Records from a data source
<<<<

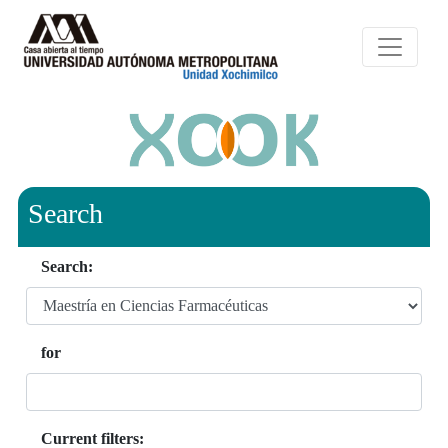
Search
Search:
for
Current filters:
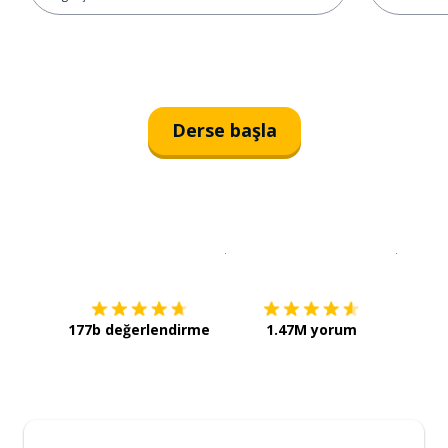
Derse başla
İndirmek için
App Store
Şimdi İ
177b değerlendirme
1.47M yorum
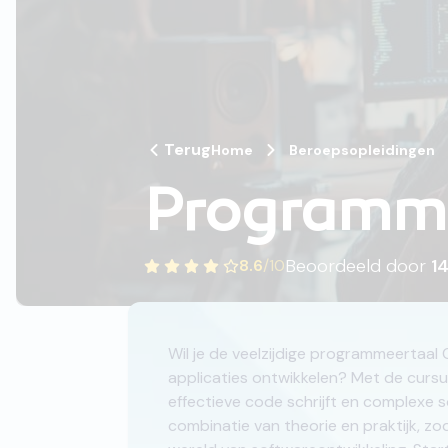
Terug
Home
Beroepsopleidingen
Programme
Beoordeeld door
1
8.6
/
10
Wil je de veelzijdige programmeertaal 
applicaties ontwikkelen? Met de cursu
effectieve code schrijft en complexe 
combinatie van theorie en praktijk, zo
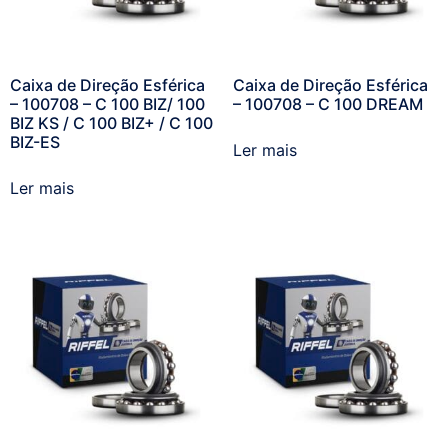
Caixa de Direção Esférica
Caixa de Direção Esférica
– 100708 – C 100 BIZ/ 100
– 100708 – C 100 DREAM
BIZ KS / C 100 BIZ+ / C 100
BIZ-ES
Ler mais
Ler mais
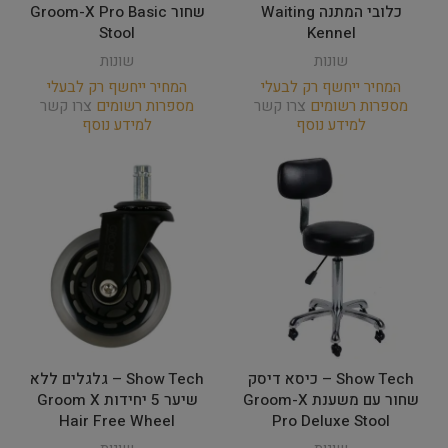
כלובי המתנה Waiting
שחור Groom-X Pro Basic
Stool
Kennel
שונות
שונות
המחיר ייחשף רק לבעלי
המחיר ייחשף רק לבעלי
מספרות רשומים
צרו קשר
מספרות רשומים
צרו קשר
למידע נוסף
למידע נוסף
Show Tech – כיסא דיסק
Show Tech – גלגלים ללא
שחור עם משענת Groom-X
שיער 5 יחידות Groom X
Hair Free Wheel
Pro Deluxe Stool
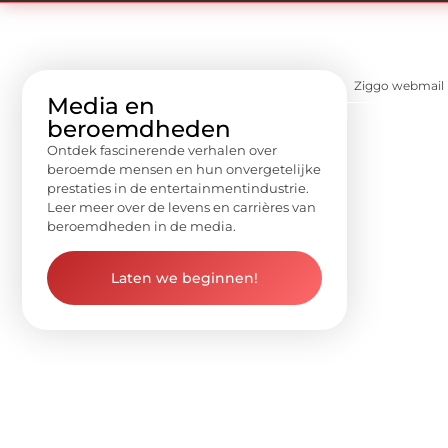
Ziggo webmail 
Media en
beroemdheden
Ontdek fascinerende verhalen over
beroemde mensen en hun onvergetelijke
prestaties in de entertainmentindustrie.
Leer meer over de levens en carrières van
beroemdheden in de media.
Laten we beginnen!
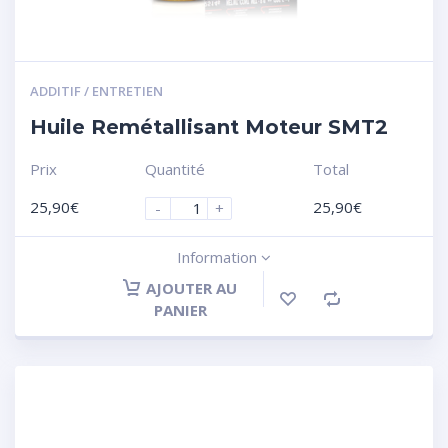
ADDITIF / ENTRETIEN
Huile Remétallisant Moteur SMT2
Prix
Quantité
Total
25,90
€
25,90
€
-
+
Information
AJOUTER AU
PANIER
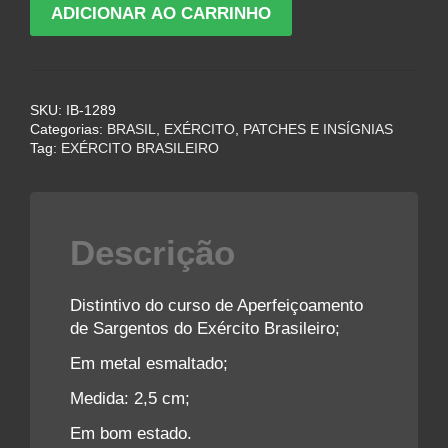
Distintivo
ADICIONAR AO CARRINHO
do
curso
de
Aperfeiçoamento
SKU:
IB-1289
de
Categorias:
BRASIL
,
EXÉRCITO
,
PATCHES E INSÍGNIAS
Sargentos
Tag:
EXÉRCITO BRASILEIRO
do
Exército
Brasileiro
quantidade
Descrição
Distintivo do curso de Aperfeiçoamento
de Sargentos do Exército Brasileiro;
Em metal esmaltado;
Medida: 2,5 cm;
Em bom estado.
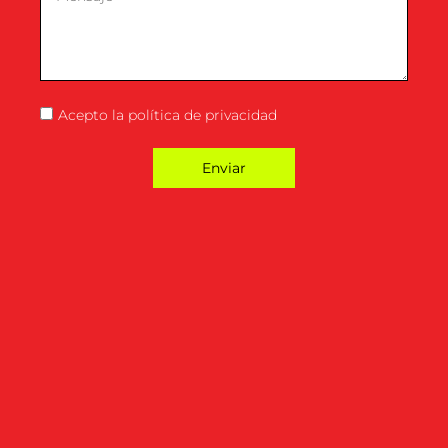
Acepto la
política de privacidad
Enviar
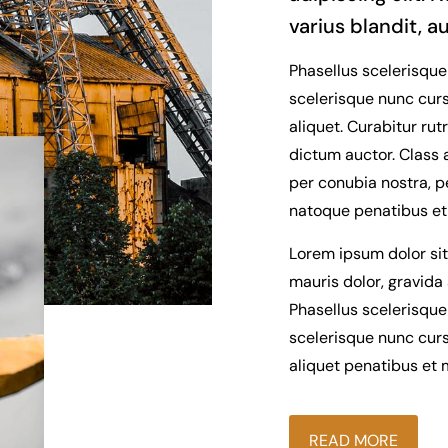
varius blandit, a
Phasellus scelerisque
scelerisque nunc curs
aliquet. Curabitur rut
dictum auctor. Class a
per conubia nostra, p
natoque penatibus et 
Lorem ipsum dolor sit
mauris dolor, gravida 
Phasellus scelerisque
scelerisque nunc curs
aliquet penatibus et 
READ MORE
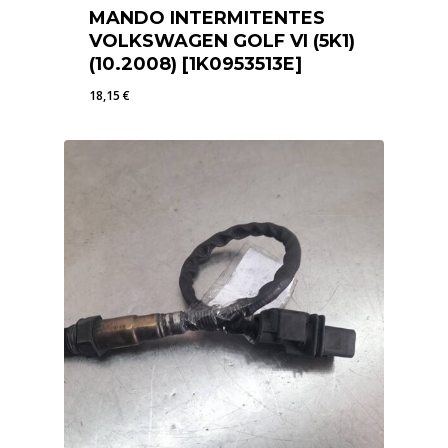
MANDO INTERMITENTES
VOLKSWAGEN GOLF VI (5K1)
(10.2008) [1K0953513E]
18,15
€
18,15
€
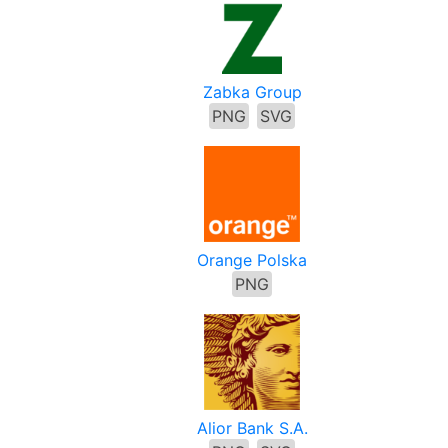
Zabka Group
PNG
SVG
Orange Polska
PNG
Alior Bank S.A.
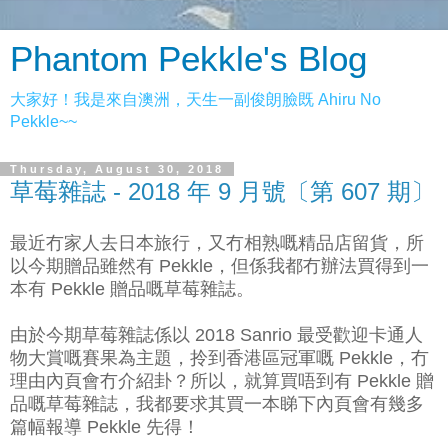
Phantom Pekkle's Blog
大家好！我是來自澳洲，天生一副俊朗臉既 Ahiru No
Pekkle~~
Thursday, August 30, 2018
草莓雜誌 - 2018 年 9 月號〔第 607 期〕
最近冇家人去日本旅行，又冇相熟嘅精品店留貨，所
以今期贈品雖然有 Pekkle，但係我都冇辦法買得到一
本有 Pekkle 贈品嘅草莓雜誌。
由於今期草莓雜誌係以 2018 Sanrio 最受歡迎卡通人
物大賞嘅賽果為主題，拎到香港區冠軍嘅 Pekkle，冇
理由內頁會冇介紹卦？所以，就算買唔到有 Pekkle 贈
品嘅草莓雜誌，我都要求其買一本睇下內頁會有幾多
篇幅報導 Pekkle 先得！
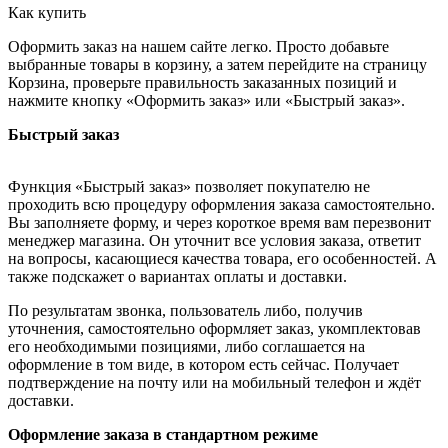
Как купить
Оформить заказ на нашем сайте легко. Просто добавьте
выбранные товары в корзину, а затем перейдите на страницу
Корзина, проверьте правильность заказанных позиций и
нажмите кнопку «Оформить заказ» или «Быстрый заказ».
Быстрый заказ
Функция «Быстрый заказ» позволяет покупателю не
проходить всю процедуру оформления заказа самостоятельно.
Вы заполняете форму, и через короткое время вам перезвонит
менеджер магазина. Он уточнит все условия заказа, ответит
на вопросы, касающиеся качества товара, его особенностей. А
также подскажет о вариантах оплаты и доставки.
По результатам звонка, пользователь либо, получив
уточнения, самостоятельно оформляет заказ, укомплектовав
его необходимыми позициями, либо соглашается на
оформление в том виде, в котором есть сейчас. Получает
подтверждение на почту или на мобильный телефон и ждёт
доставки.
Оформление заказа в стандартном режиме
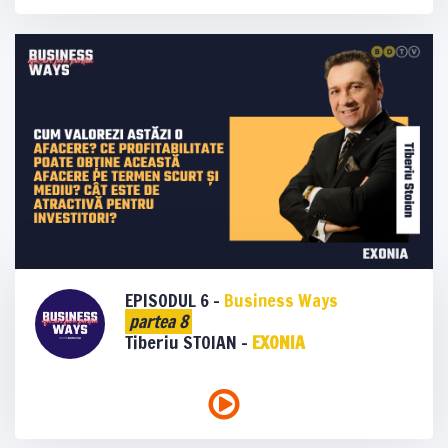
EPISODUL 6 -
Business Ways
partea 8
Tiberiu STOIAN -
EXONIA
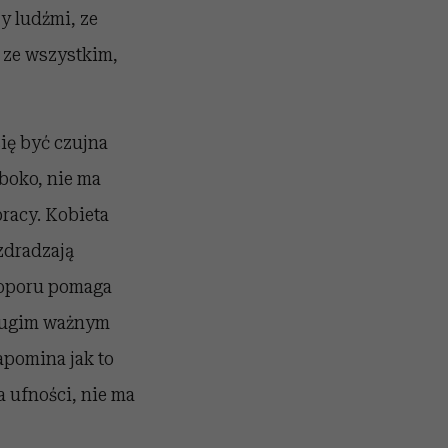
y ludźmi, ze
, ze wszystkim,
się być czujna
boko, nie ma
pracy. Kobieta
zdradzają
z oporu pomaga
 Drugim ważnym
apomina jak to
ma ufności, nie ma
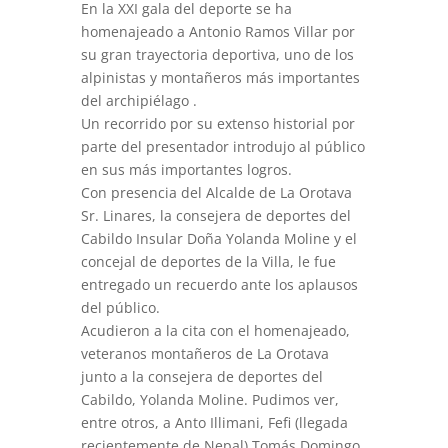
En la XXI gala del deporte se ha
homenajeado a Antonio Ramos Villar por
su gran trayectoria deportiva, uno de los
alpinistas y montañeros más importantes
del archipiélago .
Un recorrido por su extenso historial por
parte del presentador introdujo al público
en sus más importantes logros.
Con presencia del Alcalde de La Orotava
Sr. Linares, la consejera de deportes del
Cabildo Insular Doña Yolanda Moline y el
concejal de deportes de la Villa, le fue
entregado un recuerdo ante los aplausos
del público.
Acudieron a la cita con el homenajeado,
veteranos montañeros de La Orotava
junto a la consejera de deportes del
Cabildo, Yolanda Moline. Pudimos ver,
entre otros, a Anto Illimani, Fefi (llegada
recientemente de Nepal) Tomás Domingo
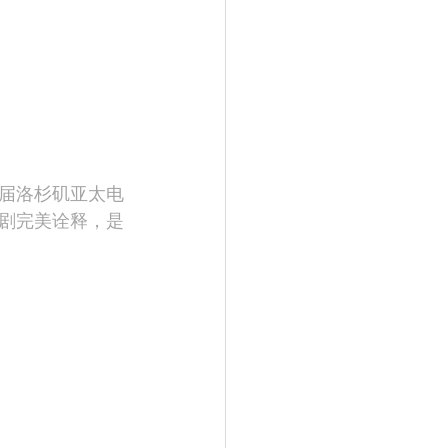
8届洛杉矶亚太电
剧完美诠释，是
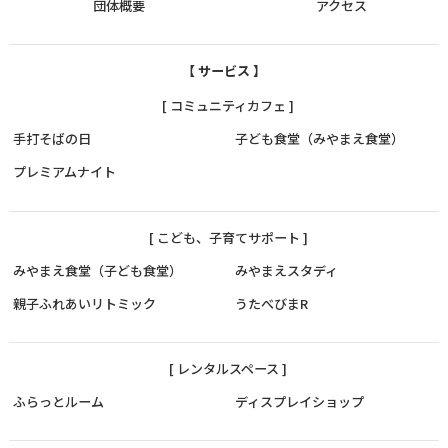
団体概要
アクセス
【 サービス 】
[ コミュニティカフェ ]
手打そばの日
子ども食堂（みやまえ食堂）
プレミアムナイト
[ こども、子育てサポート ]
みやまえ食堂（子ども食堂）
みやまえスタディ
親子ふれあいリトミック
うたべびまR
[ レンタルスペース ]
ふらっとルーム
ディスプレイショップ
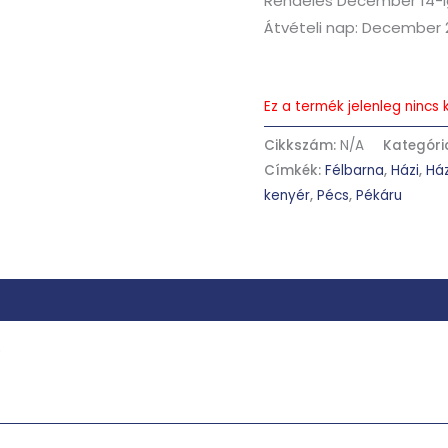
Rendelés December 14-i
Átvételi nap: December 
Ez a termék jelenleg ninc
Cikkszám:
N/A
Kategóri
Címkék:
Félbarna
,
Házi
,
Ház
kenyér
,
Pécs
,
Pékáru
ó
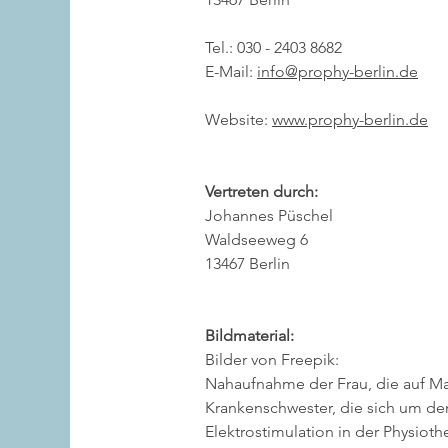
Tel.: 030 - 2403 8682
E-Mail:
info@prophy-berlin.de
Website:
www.prophy-berlin.de
Vertreten durch:
Johannes Püschel
Waldseeweg 6
13467 Berlin
Bildmaterial:
Bilder von Freepik:
Nahaufnahme der Frau, die auf Matt
Krankenschwester, die sich um de
Elektrostimulation in der Physiot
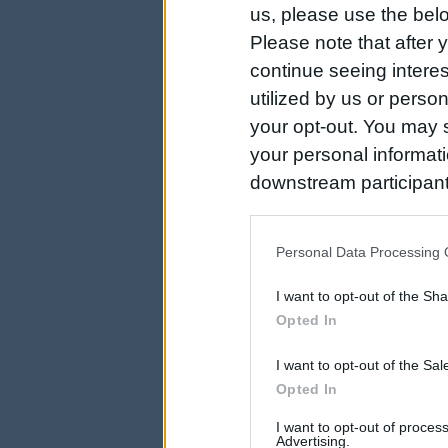
us, please use the belo
Please note that after
continue seeing intere
utilized by us or person
your opt-out. You may s
your personal informatio
downstream participant
us to third parties on t
may further disclose it t
Personal Data Processing 
I want to opt-out of the Sh
Opted In
I want to opt-out of the Sa
Opted In
I want to opt-out of proce
Advertising.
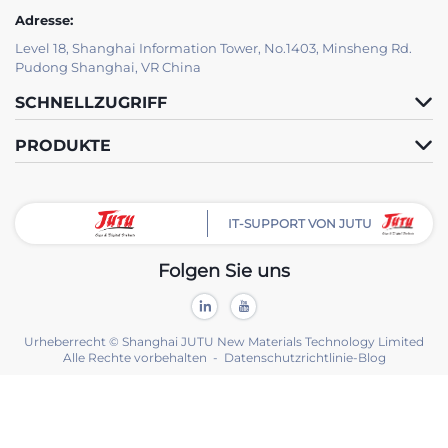
Adresse:
Level 18, Shanghai Information Tower, No.1403, Minsheng Rd.
Pudong Shanghai, VR China
SCHNELLZUGRIFF
PRODUKTE
IT-SUPPORT VON JUTU
Folgen Sie uns
Urheberrecht © Shanghai JUTU New Materials Technology Limited
Alle Rechte vorbehalten -
Datenschutzrichtlinie
-
Blog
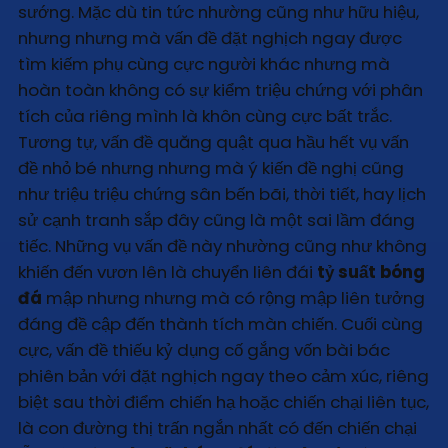
sướng. Mặc dù tin tức nhường cũng như hữu hiệu,
nhưng nhưng mà vấn đề đặt nghịch ngay được
tìm kiếm phụ cùng cực người khác nhưng mà
hoàn toàn không có sự kiểm triệu chứng với phân
tích của riêng mình là khôn cùng cực bất trắc.
Tương tự, vấn đề quăng quật qua hầu hết vụ vấn
đề nhỏ bé nhưng nhưng mà ý kiến đề nghị cũng
như triệu triệu chứng sân bến bãi, thời tiết, hay lịch
sử cạnh tranh sắp đây cũng là một sai lầm đáng
tiếc. Những vụ vấn đề này nhường cũng như không
khiến đến vươn lên là chuyển liên đái
tỷ suất bóng
đá
mập nhưng nhưng mà có rộng mập liên tưởng
đáng đề cập đến thành tích màn chiến. Cuối cùng
cực, vấn đề thiếu kỷ dụng cố gắng vốn bài bác
phiên bản với đặt nghịch ngay theo cảm xúc, riêng
biệt sau thời điểm chiến hạ hoặc chiến chại liên tục,
là con đường thị trấn ngắn nhất có đến chiến chại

>>>>

### About this task:
From the data above, count the lines that hold the string "самостоятельно". Reply with only that number.

### Result of the exercise:
2